Fuller information on each of the investee companies is given in the April 2004
newsletter.
John Jackson
Chairman
6 May 2004
Statement of total return (incorporating the revenue account)* for the year
ended 29 February 2004
2004 2003
Audited Audited
Revenue Capital Total Revenue Capital Total
£000 £000 £000 £000 £000 £000
Loss on investments - (213) (213) - (3,355) (3,355)
Income 39 - 39 68 - 68
Investment management fee (133) - (133) (134) - (134)
Other expenses (65) - (65) (52) - (52)
_____ _____ _____ _____ _____ _____
Net loss on ordinary activities (159) (213) (372) (118) (3,355) (3,473)
before taxation
Tax on ordinary activities - - - - - -
_____ _____ _____ _____ _____ _____
Loss attributable to equity (159) (213) (372) (118) (3,355) (3,473)
shareholders and transfers from
reserves
====== ====== ====== ====== ====== ======
Loss per ordinary share (2.65p) (3.55)p (6.20)p (1.97)p (55.92)p (57.89)p
====== ====== ====== ====== ====== ======
* The revenue column of this statement is the profit and loss account of the
company.
All revenue and capital items in the above statement derive from continuing
operations.

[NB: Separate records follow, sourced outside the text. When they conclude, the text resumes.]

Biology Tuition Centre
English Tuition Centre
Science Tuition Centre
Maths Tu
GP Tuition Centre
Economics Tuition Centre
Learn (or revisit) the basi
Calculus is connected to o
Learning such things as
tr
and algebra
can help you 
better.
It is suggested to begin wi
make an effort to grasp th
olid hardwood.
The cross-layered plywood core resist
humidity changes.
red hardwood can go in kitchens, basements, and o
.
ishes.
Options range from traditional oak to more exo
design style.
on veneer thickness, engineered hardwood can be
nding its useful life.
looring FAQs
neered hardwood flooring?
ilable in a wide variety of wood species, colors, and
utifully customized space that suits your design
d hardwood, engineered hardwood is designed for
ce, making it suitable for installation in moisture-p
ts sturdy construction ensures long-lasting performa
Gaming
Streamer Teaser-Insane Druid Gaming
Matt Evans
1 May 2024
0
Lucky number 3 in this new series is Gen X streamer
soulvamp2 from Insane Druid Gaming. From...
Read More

There were no recognised gains or losses for the year other than
those shown above.
Balance sheet at 29 February 2004
29 February 2004 28 February 2003
Audited Audited
£000 £000 £000 £000
Fixed assets
Investments 4,402 4,462
Current assets
Debtors 38 28
Cash at bank 251 574
_____ _____
289 602
Creditors: amounts falling due (5) (6)
within one year
_____ _____
Net current assets 284 596
_____ _____
Net assets 4,686 5,058
===== =====
Capital and reserves
Called up share capital 600 600
Share premium account 5,221 5,221
Other reserves:
Capital reserve - realised (583) (136)
Capital reserve - unrealised (231) (465)
Revenue reserve (321) (162)
_____ _____
Shareholders' funds 4,686 5,058
===== =====
Net asset value per share 78p 84p
===== =====
Cash flow statement for the year ended 29 February 2004
2004 2003
Audited Audited
£000 £000
Net cash outflow from operating (170) (146)
activities
Capital expenditure and financial
investment
Purchase of investments (156) (664)
Disposal / redemption of investments 3 477
______ ______
Net cash outflow from capital (153) (187)

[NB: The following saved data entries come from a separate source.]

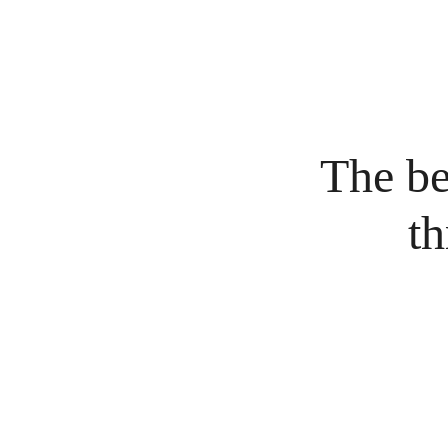
The bes
th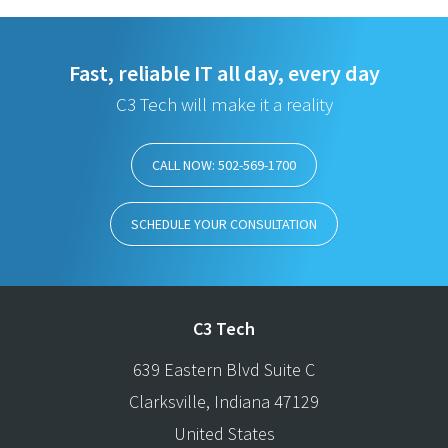
Fast, reliable IT all day, every day
C3 Tech will make it a reality
CALL NOW: 502-569-1700
SCHEDULE YOUR CONSULTATION
C3 Tech
639 Eastern Blvd Suite C
Clarksville
,
Indiana
47129
United States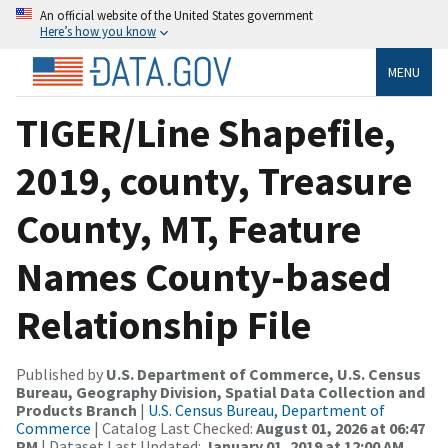
An official website of the United States government
Here’s how you know
MENU
TIGER/Line Shapefile,
2019, county, Treasure
County, MT, Feature
Names County-based
Relationship File
Published by
U.S. Department of Commerce, U.S. Census
Bureau, Geography Division, Spatial Data Collection and
Products Branch
|
U.S. Census Bureau, Department of
Commerce
| Catalog Last Checked:
August 01, 2026 at 06:47
PM
| Dataset Last Updated:
January 01, 2019 at 12:00 AM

expenditure and financial investment
______ ______
Decrease in cash (323) (333)
====== ======
Notes:
1. Basis of preparation
The preliminary announcement has been prepared in accordance with applicable
accounting standards up to and including FRS 19 and with the Statement of
Recommended Practice 'Financial statements of investment trust companies' issued
in January 2003. The principal accounting policies have remained unchanged from
those set out in the company's 2003 financial statements.
2. Return per Ordinary Share
The calculation of revenue return per share is based on the net deficit for the
financial period of £159,000 (2003: £118,000) divided by the weighted average
number of ordinary shares of 6,000,000 (2003: 6,000,000) in issue during the
period.
The calculation of capital return per share is based on the net capital loss for
the financial period of £213,000 (2003: loss of £3,355,000) divided by the
weighted average number of ordinary shares of 6,000,000 (2003: 6,000,000) in
issue during the period.
3. General
The financial information set out in this preliminary announcement does not
constitute statutory accounts as defined in section 240 of the Companies Act
1985. The balance sheet at 29 February 2004 and the statement of total return,
cash flow statement and associated notes for the year then ended have been
extracted from the company's 2004 statutory financial statements on which the
auditors' opinion is unqualified and does not include any statement under
section 237 of the Companies Act 1985.